** ASSIGNED TASK **
Say how many lines in the records hold the word "kazanan", and give nothing but that number.

___ RECORDS FOR PROCESSING ___

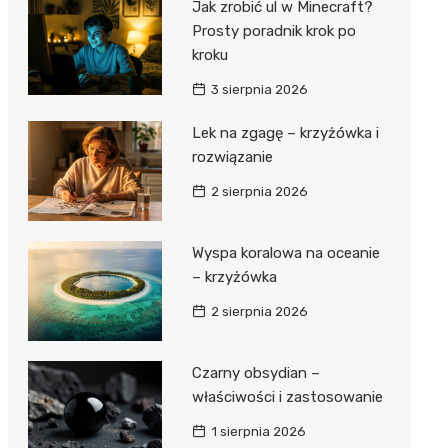
Jak zrobić ul w Minecraft?
Prosty poradnik krok po
kroku
3 sierpnia 2026
Lek na zgagę – krzyżówka i
rozwiązanie
2 sierpnia 2026
Wyspa koralowa na oceanie
– krzyżówka
2 sierpnia 2026
Czarny obsydian –
właściwości i zastosowanie
1 sierpnia 2026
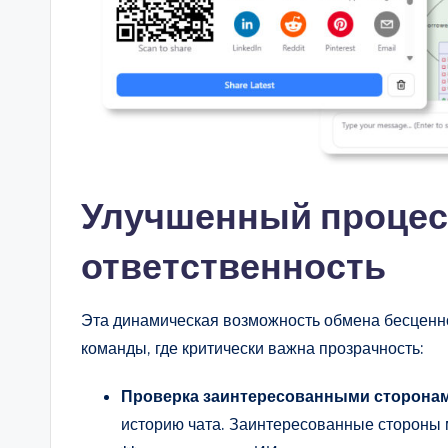
Улучшенный процес
ответственность
Эта динамическая возможность обмена бесценно
команды, где критически важна прозрачность:
Проверка заинтересованными сторона
историю чата. Заинтересованные стороны 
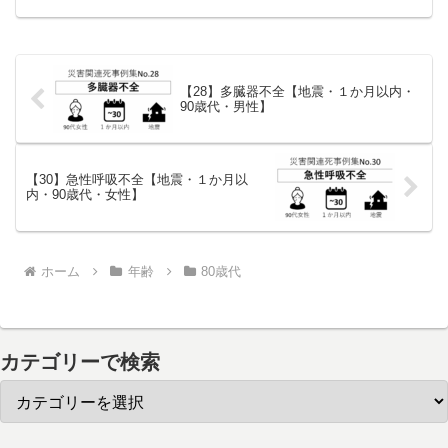
要介護認定を受けており、リハビリ通院
を行っていた。発災時は、台風の通過に
より住家半壊の被...
【28】多臓器不全【地震・１か月以内・
90歳代・男性】
【30】急性呼吸不全【地震・１か月以
内・90歳代・女性】
ホーム
年齢
80歳代
カテゴリーで検索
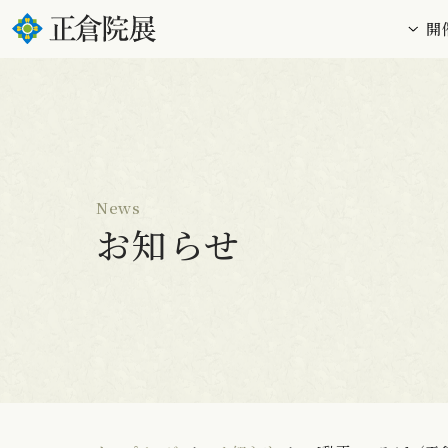
開
News
お知らせ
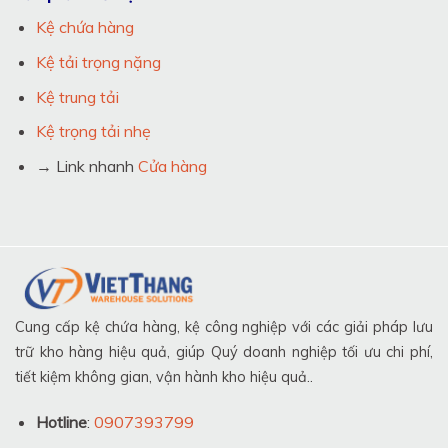
Kệ chứa hàng
Kệ tải trọng nặng
Kệ trung tải
Kệ trọng tải nhẹ
→ Link nhanh
Cửa hàng
Cung cấp kệ chứa hàng, kệ công nghiệp với các giải pháp lưu
trữ kho hàng hiệu quả, giúp Quý doanh nghiệp tối ưu chi phí,
tiết kiệm không gian, vận hành kho hiệu quả..
Hotline
:
0907393799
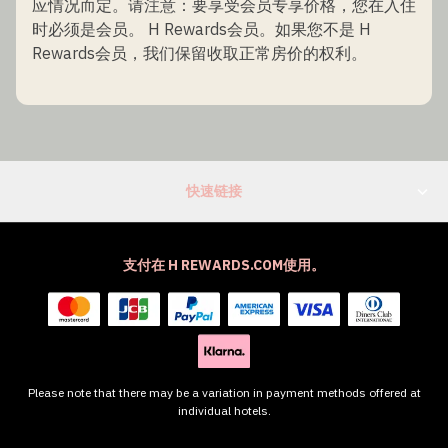
应情况而定。请注意：要享受会员专享价格，您在入住
时必须是会员。 H Rewards会员。如果您不是 H
Rewards会员，我们保留收取正常房价的权利。
快速链接
支付在 H REWARDS.COM使用。
Please note that there may be a variation in payment methods offered at
individual hotels.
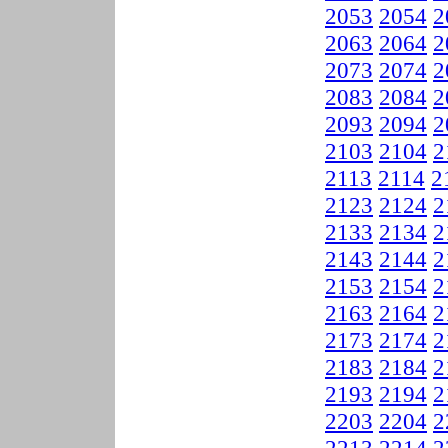
2053
2054
2
2063
2064
2
2073
2074
2
2083
2084
2
2093
2094
2
2103
2104
2
2113
2114
2
2123
2124
2
2133
2134
2
2143
2144
2
2153
2154
2
2163
2164
2
2173
2174
2
2183
2184
2
2193
2194
2
2203
2204
2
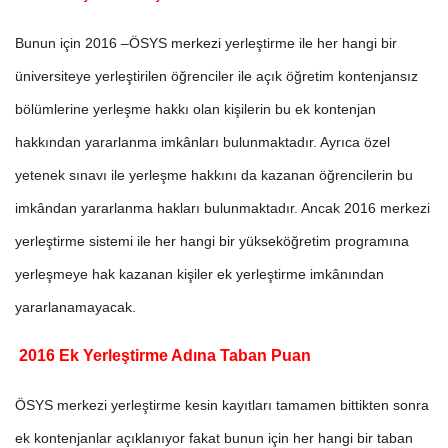
Bunun için 2016 –ÖSYS merkezi yerleştirme ile her hangi bir
üniversiteye yerleştirilen öğrenciler ile açık öğretim kontenjansız
bölümlerine yerleşme hakkı olan kişilerin bu ek kontenjan
hakkından yararlanma imkânları bulunmaktadır. Ayrıca özel
yetenek sınavı ile yerleşme hakkını da kazanan öğrencilerin bu
imkândan yararlanma hakları bulunmaktadır. Ancak 2016 merkezi
yerleştirme sistemi ile her hangi bir yükseköğretim programına
yerleşmeye hak kazanan kişiler ek yerleştirme imkânından
yararlanamayacak.
2016 Ek Yerleştirme Adına Taban Puan
ÖSYS merkezi yerleştirme kesin kayıtları tamamen bittikten sonra
ek kontenjanlar açıklanıyor fakat bunun için her hangi bir taban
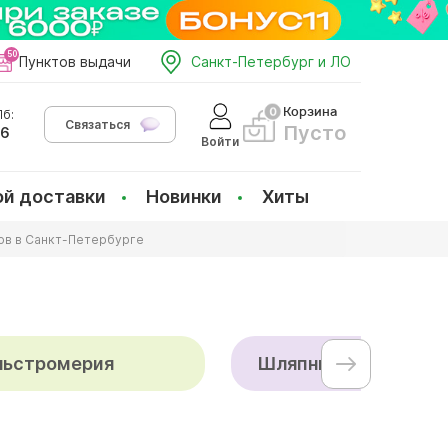
Пунктов выдачи
Санкт-Петербург и ЛО
Корзина
б:
Связаться
Пусто
66
Войти
ой доставки
Новинки
Хиты
ов в Санкт-Петербурге
льстромерия
Шляпные коробки с 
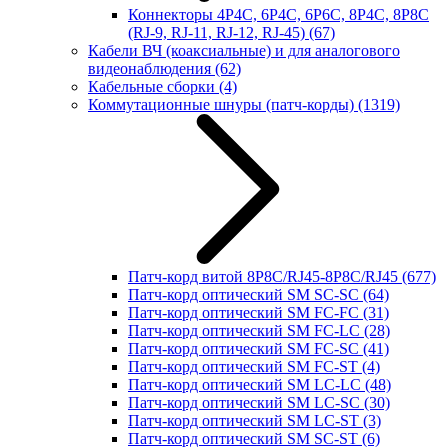
Коннекторы 4P4C, 6P4C, 6P6C, 8P4C, 8P8C
(RJ-9, RJ-11, RJ-12, RJ-45)
(67)
Кабели ВЧ (коаксиальные) и для аналогового
видеонаблюдения
(62)
Кабельные сборки
(4)
Коммутационные шнуры (патч-корды)
(1319)
Патч-корд витой 8P8C/RJ45-8P8C/RJ45
(677)
Патч-корд оптический SM SC-SC
(64)
Патч-корд оптический SM FC-FC
(31)
Патч-корд оптический SM FC-LC
(28)
Патч-корд оптический SM FC-SC
(41)
Патч-корд оптический SM FC-ST
(4)
Патч-корд оптический SM LC-LC
(48)
Патч-корд оптический SM LC-SC
(30)
Патч-корд оптический SM LC-ST
(3)
Патч-корд оптический SM SC-ST
(6)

___

** EXERCISE SOLUTION **
2